This invention relates a method for imparting hydrophilicity to the surface of cured silicone rubber.

BACKGROUND ART

Generally, silicone rubber is hydrophobic on surface. In certain applications, silicone rubber having a hydrophilic surface is required. It is especially desired to render the surface of cured product (or silicone rubber) of an addition-curable silicone rubber composition hydrophilic in a simple manner and for a long period.

CITATION LIST

Patent Document 1: JP-A S56-000831 (USP 4344981)

Patent Document 2: JP-A S61-293226 (USP 4920184)

Patent Document 3: JP-A H06-219868

Patent Document 4: JP-A H08-227001

DISCLOSURE OF INVENTION

An object of the invention is to provide a method for readily hydrophilizing the surface of cured product (or silicone rubber) of an addition-curable silicone rubber composition for a long period of time, and a silicone rubber which is hydrophilized thereby.

Typical prior art methods for hydrophilizing originally hydrophobic silicone rubber surfaces are treatments with oxygen plasma, argon plasma and the like, which maintain hydrophilicity for a short time and raise working problems. The inventors have found that plasma polymerization using a gas mixture containing methane and oxygen is an effective means for hydrophilizing silicone rubber. With this method, the contact angle gradually increases, in contrast to an abrupt increase of contact angle in the case of oxygen plasma treatment.
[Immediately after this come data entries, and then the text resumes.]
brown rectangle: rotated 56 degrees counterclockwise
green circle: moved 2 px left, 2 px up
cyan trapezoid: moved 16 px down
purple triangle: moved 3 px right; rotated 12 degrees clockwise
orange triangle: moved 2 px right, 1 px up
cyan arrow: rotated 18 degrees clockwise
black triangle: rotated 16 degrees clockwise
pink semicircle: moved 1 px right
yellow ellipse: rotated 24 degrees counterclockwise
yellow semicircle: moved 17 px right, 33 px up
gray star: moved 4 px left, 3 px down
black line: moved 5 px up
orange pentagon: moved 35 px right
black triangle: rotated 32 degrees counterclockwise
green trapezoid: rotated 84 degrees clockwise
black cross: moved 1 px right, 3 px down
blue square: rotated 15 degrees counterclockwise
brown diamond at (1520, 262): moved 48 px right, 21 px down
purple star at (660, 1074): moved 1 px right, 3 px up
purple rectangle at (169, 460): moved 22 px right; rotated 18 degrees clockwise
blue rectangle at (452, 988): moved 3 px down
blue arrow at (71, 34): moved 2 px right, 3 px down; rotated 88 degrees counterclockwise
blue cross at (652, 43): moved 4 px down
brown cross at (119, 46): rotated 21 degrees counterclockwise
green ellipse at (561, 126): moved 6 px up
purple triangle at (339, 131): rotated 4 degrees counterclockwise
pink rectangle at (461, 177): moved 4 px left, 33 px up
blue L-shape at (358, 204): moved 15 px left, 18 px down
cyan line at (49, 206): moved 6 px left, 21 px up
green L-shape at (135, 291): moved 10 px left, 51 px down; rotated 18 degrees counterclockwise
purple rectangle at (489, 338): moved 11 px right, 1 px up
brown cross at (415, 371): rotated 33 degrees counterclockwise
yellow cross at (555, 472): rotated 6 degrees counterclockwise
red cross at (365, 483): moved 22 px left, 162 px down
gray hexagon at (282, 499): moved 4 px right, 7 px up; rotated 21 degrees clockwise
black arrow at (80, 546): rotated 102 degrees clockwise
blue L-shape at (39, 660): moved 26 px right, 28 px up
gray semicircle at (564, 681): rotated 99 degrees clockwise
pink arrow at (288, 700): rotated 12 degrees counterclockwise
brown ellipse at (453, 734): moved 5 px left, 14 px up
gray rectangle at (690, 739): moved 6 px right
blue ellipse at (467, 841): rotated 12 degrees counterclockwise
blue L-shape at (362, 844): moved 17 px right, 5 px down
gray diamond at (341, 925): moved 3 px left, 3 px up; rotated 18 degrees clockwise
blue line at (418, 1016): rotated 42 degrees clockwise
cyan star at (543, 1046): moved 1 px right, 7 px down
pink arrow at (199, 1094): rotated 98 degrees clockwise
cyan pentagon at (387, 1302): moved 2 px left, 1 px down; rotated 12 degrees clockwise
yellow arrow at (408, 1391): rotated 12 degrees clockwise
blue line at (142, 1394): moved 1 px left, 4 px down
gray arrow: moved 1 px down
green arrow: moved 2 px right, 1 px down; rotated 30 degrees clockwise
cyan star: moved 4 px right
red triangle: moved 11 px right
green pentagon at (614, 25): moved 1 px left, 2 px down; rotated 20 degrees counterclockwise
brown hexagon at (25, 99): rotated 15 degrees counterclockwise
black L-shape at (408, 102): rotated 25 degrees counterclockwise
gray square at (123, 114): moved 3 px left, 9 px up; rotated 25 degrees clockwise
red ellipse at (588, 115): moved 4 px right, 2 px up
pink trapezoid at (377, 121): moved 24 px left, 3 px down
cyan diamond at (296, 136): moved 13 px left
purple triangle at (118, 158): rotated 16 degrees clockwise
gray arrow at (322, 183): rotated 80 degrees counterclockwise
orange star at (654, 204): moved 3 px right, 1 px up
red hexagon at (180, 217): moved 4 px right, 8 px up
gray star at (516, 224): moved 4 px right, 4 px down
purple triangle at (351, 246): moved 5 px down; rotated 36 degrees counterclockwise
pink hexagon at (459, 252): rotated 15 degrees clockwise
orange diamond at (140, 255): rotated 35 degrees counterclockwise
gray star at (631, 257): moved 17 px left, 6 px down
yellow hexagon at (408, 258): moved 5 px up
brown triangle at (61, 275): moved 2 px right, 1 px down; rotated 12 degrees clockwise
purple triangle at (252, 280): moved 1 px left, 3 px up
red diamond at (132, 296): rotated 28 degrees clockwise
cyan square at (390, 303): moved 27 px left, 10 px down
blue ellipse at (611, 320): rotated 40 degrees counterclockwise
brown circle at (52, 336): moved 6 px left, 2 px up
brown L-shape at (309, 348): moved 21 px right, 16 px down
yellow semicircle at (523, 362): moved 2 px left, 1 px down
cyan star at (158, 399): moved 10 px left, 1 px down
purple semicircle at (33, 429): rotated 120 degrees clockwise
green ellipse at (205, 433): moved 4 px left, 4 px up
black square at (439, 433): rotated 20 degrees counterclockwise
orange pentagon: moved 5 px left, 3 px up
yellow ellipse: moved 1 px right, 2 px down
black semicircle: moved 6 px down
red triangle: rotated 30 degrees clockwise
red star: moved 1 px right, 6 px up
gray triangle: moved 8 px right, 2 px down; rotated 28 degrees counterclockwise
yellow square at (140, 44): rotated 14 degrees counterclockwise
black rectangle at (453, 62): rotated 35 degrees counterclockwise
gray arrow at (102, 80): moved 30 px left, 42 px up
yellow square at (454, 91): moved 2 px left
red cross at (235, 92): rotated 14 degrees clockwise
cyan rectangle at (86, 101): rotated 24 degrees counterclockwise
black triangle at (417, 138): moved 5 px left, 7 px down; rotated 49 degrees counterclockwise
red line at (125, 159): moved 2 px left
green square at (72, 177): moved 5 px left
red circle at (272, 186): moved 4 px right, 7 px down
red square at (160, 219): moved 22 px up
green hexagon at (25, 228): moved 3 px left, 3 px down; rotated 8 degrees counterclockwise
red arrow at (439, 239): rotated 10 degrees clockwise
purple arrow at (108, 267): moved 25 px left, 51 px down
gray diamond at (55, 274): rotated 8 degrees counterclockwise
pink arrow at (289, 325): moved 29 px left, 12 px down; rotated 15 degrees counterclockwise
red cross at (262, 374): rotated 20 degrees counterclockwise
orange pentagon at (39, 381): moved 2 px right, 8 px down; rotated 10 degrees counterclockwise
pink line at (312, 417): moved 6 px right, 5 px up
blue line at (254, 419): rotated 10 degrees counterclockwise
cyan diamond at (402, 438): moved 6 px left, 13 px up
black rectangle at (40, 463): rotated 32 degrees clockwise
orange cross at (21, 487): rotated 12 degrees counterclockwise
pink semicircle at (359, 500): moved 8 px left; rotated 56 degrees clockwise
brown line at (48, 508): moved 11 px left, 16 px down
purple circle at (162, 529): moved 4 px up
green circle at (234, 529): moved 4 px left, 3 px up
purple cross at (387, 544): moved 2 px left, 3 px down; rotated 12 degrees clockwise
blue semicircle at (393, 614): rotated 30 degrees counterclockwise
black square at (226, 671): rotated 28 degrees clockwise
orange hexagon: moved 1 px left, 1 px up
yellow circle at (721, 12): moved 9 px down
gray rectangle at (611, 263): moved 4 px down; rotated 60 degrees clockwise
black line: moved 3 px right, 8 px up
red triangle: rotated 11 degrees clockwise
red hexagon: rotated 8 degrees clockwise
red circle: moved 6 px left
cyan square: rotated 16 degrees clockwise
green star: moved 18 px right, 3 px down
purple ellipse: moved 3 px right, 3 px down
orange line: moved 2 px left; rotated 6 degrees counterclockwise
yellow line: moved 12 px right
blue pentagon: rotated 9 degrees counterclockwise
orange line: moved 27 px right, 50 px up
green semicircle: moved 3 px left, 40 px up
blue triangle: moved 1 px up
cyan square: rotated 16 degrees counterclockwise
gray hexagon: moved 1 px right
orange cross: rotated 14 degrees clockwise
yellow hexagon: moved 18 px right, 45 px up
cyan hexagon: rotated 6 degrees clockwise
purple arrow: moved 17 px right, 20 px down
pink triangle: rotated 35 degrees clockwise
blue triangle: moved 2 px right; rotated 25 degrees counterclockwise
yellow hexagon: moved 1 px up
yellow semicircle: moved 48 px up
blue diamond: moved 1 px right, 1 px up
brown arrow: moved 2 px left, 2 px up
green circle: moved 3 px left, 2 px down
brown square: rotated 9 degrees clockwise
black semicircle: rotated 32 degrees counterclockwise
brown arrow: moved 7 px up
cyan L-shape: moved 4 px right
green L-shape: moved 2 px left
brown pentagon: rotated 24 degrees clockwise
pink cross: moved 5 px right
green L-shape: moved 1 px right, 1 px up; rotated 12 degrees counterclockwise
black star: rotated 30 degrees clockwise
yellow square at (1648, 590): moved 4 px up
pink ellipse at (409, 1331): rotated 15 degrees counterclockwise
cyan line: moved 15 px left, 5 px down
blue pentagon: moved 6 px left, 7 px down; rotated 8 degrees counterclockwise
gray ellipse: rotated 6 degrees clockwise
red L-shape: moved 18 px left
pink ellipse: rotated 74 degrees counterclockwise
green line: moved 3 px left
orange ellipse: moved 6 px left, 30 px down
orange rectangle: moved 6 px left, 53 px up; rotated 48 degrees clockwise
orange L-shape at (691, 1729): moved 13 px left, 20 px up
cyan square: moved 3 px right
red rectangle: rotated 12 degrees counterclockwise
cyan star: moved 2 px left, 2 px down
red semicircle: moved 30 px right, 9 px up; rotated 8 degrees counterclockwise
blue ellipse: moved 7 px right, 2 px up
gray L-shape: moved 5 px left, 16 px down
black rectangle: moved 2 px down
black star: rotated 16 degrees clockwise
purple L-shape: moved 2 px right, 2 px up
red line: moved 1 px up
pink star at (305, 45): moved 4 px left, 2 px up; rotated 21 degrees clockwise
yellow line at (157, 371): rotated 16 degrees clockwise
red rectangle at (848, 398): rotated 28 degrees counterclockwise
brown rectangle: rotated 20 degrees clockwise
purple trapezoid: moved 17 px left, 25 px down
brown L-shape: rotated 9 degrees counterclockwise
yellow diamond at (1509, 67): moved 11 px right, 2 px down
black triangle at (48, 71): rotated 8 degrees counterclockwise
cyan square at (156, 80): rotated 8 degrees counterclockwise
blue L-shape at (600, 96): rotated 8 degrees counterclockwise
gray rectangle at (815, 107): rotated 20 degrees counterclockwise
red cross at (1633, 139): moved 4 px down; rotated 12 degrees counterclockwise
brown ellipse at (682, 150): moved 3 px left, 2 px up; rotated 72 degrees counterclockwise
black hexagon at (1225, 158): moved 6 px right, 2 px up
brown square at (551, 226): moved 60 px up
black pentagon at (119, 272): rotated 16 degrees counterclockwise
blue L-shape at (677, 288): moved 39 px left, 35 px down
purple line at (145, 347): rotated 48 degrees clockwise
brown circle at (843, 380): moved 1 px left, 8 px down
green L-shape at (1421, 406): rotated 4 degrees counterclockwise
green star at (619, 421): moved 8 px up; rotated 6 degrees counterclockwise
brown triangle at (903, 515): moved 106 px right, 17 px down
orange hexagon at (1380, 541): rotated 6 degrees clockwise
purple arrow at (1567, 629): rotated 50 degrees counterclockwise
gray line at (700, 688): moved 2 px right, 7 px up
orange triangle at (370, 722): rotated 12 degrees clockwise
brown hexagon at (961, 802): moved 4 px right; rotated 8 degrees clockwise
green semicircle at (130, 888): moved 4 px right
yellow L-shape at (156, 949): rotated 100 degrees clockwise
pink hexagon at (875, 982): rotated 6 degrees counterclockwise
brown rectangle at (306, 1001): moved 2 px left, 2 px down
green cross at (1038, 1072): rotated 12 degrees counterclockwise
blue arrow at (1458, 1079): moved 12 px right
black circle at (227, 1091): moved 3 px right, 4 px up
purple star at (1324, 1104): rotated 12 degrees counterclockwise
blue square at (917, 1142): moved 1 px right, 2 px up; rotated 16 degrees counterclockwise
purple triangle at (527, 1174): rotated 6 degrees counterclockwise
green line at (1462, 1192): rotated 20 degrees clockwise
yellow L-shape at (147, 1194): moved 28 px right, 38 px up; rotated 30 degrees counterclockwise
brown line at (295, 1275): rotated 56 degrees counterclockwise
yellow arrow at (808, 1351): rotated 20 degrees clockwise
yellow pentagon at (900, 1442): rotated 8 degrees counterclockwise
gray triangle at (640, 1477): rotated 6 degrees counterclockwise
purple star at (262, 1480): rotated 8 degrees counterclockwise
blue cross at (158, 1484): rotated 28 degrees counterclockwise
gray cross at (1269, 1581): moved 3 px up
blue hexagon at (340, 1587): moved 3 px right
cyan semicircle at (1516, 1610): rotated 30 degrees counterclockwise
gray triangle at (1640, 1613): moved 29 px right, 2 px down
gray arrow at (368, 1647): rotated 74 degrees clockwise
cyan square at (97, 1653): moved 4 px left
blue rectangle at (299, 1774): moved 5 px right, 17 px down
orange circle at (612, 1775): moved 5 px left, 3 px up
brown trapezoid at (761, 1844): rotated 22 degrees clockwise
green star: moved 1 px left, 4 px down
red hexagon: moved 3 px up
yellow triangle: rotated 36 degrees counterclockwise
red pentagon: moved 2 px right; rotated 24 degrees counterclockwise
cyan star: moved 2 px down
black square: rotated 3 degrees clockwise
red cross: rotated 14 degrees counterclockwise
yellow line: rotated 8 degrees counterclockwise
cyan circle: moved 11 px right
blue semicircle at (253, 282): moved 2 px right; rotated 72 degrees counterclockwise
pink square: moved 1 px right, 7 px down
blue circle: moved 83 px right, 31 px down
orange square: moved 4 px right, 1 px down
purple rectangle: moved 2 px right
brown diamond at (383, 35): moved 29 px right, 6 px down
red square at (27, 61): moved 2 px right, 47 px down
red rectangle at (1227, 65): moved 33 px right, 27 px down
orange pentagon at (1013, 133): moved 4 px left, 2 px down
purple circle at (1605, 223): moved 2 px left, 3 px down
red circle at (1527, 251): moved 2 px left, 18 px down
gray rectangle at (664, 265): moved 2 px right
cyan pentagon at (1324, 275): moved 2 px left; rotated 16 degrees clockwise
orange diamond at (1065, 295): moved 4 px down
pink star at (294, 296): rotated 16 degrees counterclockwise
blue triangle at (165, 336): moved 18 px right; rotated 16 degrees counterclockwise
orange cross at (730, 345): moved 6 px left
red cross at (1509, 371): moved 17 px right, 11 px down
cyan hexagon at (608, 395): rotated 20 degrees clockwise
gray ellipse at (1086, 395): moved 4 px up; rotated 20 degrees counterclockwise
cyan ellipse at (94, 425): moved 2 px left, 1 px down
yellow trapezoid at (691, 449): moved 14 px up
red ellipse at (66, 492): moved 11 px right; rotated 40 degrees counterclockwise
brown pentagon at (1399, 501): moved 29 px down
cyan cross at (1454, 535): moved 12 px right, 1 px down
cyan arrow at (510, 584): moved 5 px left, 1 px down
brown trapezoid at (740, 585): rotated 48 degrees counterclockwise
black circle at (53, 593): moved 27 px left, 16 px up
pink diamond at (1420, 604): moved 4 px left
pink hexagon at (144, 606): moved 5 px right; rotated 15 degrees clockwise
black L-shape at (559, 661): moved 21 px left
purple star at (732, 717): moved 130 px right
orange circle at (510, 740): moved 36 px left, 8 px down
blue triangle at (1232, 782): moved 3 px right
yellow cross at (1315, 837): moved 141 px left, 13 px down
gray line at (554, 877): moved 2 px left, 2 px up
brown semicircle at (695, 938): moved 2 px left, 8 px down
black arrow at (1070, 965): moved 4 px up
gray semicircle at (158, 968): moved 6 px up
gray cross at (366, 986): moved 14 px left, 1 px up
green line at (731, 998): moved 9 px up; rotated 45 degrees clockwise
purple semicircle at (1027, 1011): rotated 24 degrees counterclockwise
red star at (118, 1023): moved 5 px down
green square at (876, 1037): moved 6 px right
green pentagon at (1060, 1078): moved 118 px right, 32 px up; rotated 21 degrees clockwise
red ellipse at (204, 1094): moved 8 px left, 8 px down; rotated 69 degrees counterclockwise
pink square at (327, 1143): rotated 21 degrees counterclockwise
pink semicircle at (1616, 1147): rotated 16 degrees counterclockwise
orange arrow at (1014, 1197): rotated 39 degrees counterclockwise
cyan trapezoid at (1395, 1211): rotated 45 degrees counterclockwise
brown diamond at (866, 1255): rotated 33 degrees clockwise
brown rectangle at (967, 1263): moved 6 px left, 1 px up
It has been found that when applied to addition-cured silicone rubber which has been crosslinked using a branched organohydrogenpolysiloxane, specifically an organohydrogenpolysiloxane comprising RSiO_3/2 units (wherein R is hydrogen or a substituted or unsubstituted monovalent hydrocarbon radical free of aliphatic unsaturation) and/or SiO₂ units and having at least two silicon-bonded hydrogen atoms (i.e., SiH radicals) in a molecule, this method can retard the increase of contact angle and maintain hydrophilicity for a long period of time.

In one aspect, the invention provides a method for imparting hydrophilicity to a silicone rubber which is formed by curing an addition-curable silicone rubber composition comprising an organohydrogenpolysiloxane having a branched structure. Hydrophilicity is imparted by subjecting at least a part of the surface of the silicone rubber to plasma polymerization in the presence of a gas mixture containing methane and oxygen.

In a preferred embodiment, the addition-curable silicone rubber composition comprises:

(A) 50 to 100 parts by weight of a diorganopolysiloxane having at least two alkenyl radicals in a molecule, represented by the formula (1):

X_o—SiR_p¹O—(SiR₂¹O)_n—(SiR¹(X)O)_m—SiR_p¹—X_o  (1)

wherein R¹ is each independently a substituted or unsubstituted monovalent hydrocarbon radical free of aliphatic unsaturation, X is an alkenyl radical, o and p each are an integer of 0 to 3 and o+p is 3, m is 0 or an integer of at least 1, and n is 0 or an integer of at least 1, with the proviso that m is an integer of at least 2 when o is 0.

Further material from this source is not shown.